Les NiCd modernes ne présentent pratiquement plus cette version classique de l’effet mémoire. Leur véritable faiblesse provient de la formation de cristaux de cadmium dans la masse active de l’électrode. À mesure que ces cristaux se développent, la quantité de matériau disponible pour stocker l’énergie diminue, entraînant une baisse notable de capacité. Dans les cas avancés, le séparateur peut également être endommagé, ce qui provoque une forte autodécharge. Aujourd’hui, lorsque l’on évoque l’effet mémoire dans les NiCd, on parle en réalité de cette cristallisation, et non du « souvenir de cycle » décrit dans les premières publications.

Pour limiter ce phénomène, il est conseillé de ne jamais laisser un accu NiCd sur le chargeur plus longtemps que nécessaire.

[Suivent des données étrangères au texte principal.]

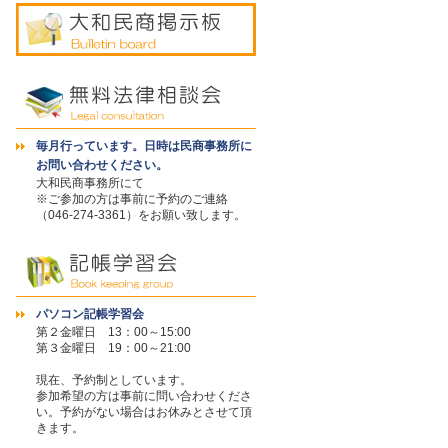
毎月行っています。日時は民商事務所に
お問い合わせください。
大和民商事務所にて
※ご参加の方は事前に予約のご連絡
（046-274-3361）をお願い致します。
パソコン記帳学習会
第２金曜日 13：00～15:00
第３金曜日 19：00～21:00
現在、予約制としています。
参加希望の方は事前に問い合わせくださ
い。予約がない場合はお休みとさせて頂
きます。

Les chargeurs ultra-rapides, se vantant par exemple de recharger 1500 mAh en 30 minutes, sont également à éviter. Il est par ailleurs recommandé de décharger complètement puis de recharger un accu NiCd deux ou trois fois par mois afin de stimuler la matière active et freiner la cristallisation.

Si l’effet mémoire est déjà perceptible, un chargeur équipé d’une fonction de « réinitialisation » peut aider. Une autre méthode, destinée aux utilisateurs expérimentés, consiste à décharger chaque élément jusqu’à environ 0,6 V, ce qui fracture la majorité des formations cristallines. Il est toutefois crucial de recharger immédiatement la cellule ensuite, sous peine de provoquer des dommages irréversibles.

Lorsque les accus à nickel-métal hydrure (NiMH) ont été introduits dans les années 1990, on les a présentés comme totalement exempts d’effet mémoire. En réalité, ils peuvent eux aussi développer une forme atténuée du phénomène, bien moins marquée que dans les NiCd, notamment parce qu’ils ne contiennent pas de cadmium – un métal désormais fortement réglementé par l’Union européenne en raison de sa toxicité.

En résumé, l’effet mémoire est un processus chimique complexe, inhérent aux accus NiCd et, dans une moindre mesure, aux NiMH. Faut-il en faire un critère déterminant lors du choix d’un type de batterie ? Pas forcément. Une utilisation appropriée permet d’en réduire largement l’impact. L’alternative consiste à opter pour des cellules lithium-ion, totalement dépourvues d’effet mémoire, mais généralement plus coûteuses. Ce sujet sera développé dans un prochain article.